The three have been summoned to appear in the Napier District Court. An MBIE spokesman declined to comment on the charges but Greenpeace confirmed they involved Norman and two others.
The Crown Minerals Act, which governs the allocation of the Crown’s petroleum and mineral resources, was amended in 2013 to add new offences covering damage or interference with structures or ships being used offshore in prospecting, exploration and mining activities. One of the new provisions sets a non-interference zone around a petroleum or minerals operation at sea that can extend up to 500 metres. Breaches carry a fine of up to $10,000.
The environmental group was protesting against the work of the Amazon Warrior vessel, which is using seismic tests to gather data for potential oil reserves. It says extracting oil from such deepwater risks a repeat of the Deepwater Horizon disaster in the Gulf of Mexico and that new sources of fossil fuel were only adding to the problems of global warming. The testing was also a hazard to marine mammals, it said.

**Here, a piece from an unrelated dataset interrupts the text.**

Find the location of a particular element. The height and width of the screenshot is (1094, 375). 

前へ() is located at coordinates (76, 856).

Energy Minister Judith Collins said an oil spill on that that scale "is an extremely low probability event."
"Internationally, there have been significant learnings taken from the Horizon spill," she said. "In New Zealand, we strengthened our regulatory regime - including regulating the environmental impacts of activities in our EEZ for the first time (marine consent process through the Environmental Protection Authority).

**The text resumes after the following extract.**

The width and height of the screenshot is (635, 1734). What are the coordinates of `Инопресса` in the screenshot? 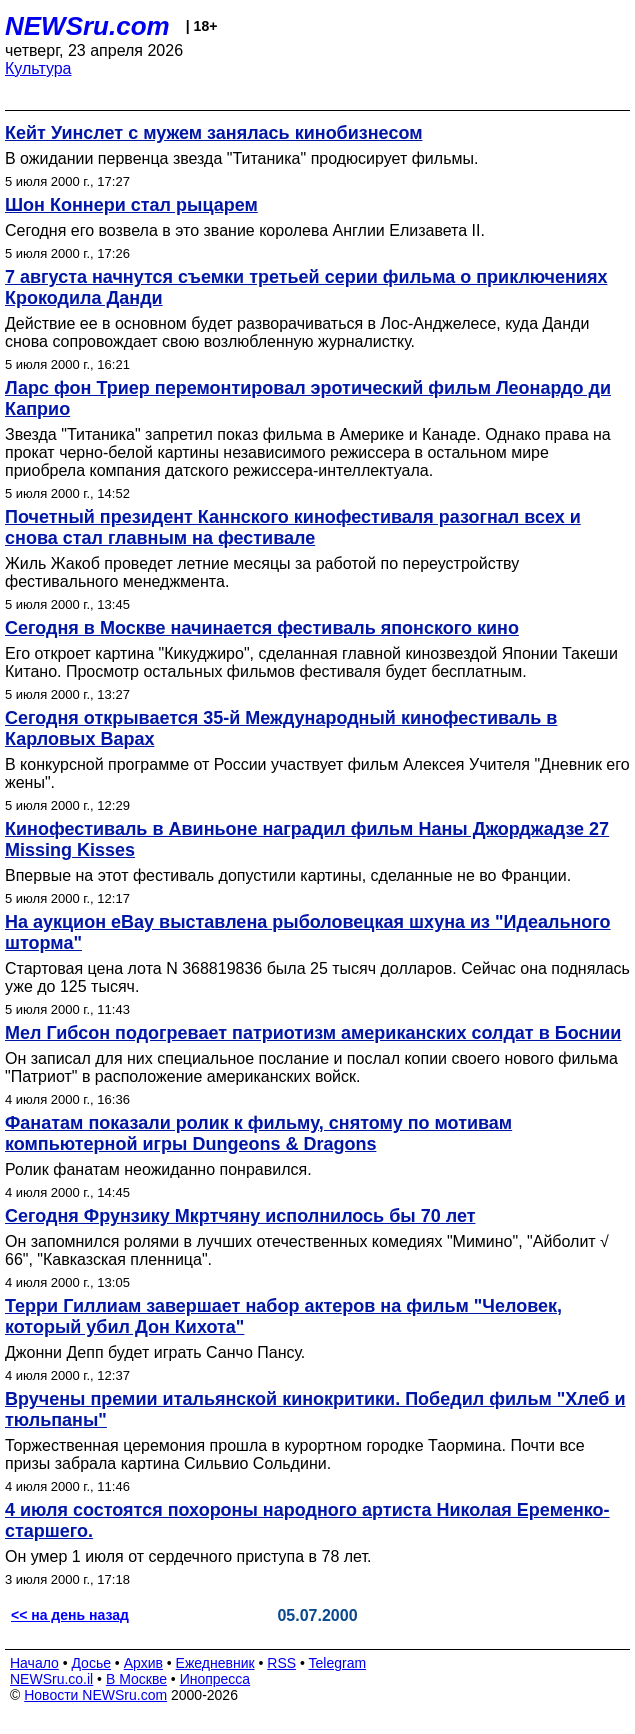 It's located at (215, 1679).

Further oil and gas discoveries would provide real benefits for New Zealand, Collins said. "The Pegasus Basin, where the Amazon is currently surveying off the Wairarapa coast, is particularly prospective for natural gas. If there were a discovery, there is potential for gas to be exported to India and Asia where it could be used to displace coal for electricity generation."
Chevron and Norwegian oil company Statoil teamed up in 2014 to take an interest in three blocks in the little-explored Pegasus Basin off the Wairarapa, taking advantage of a little-known scheme that encourages seismic data collection by entrepreneurial private firms which can then market the information to oil companies and can keep the information for 15 years before it becomes public property.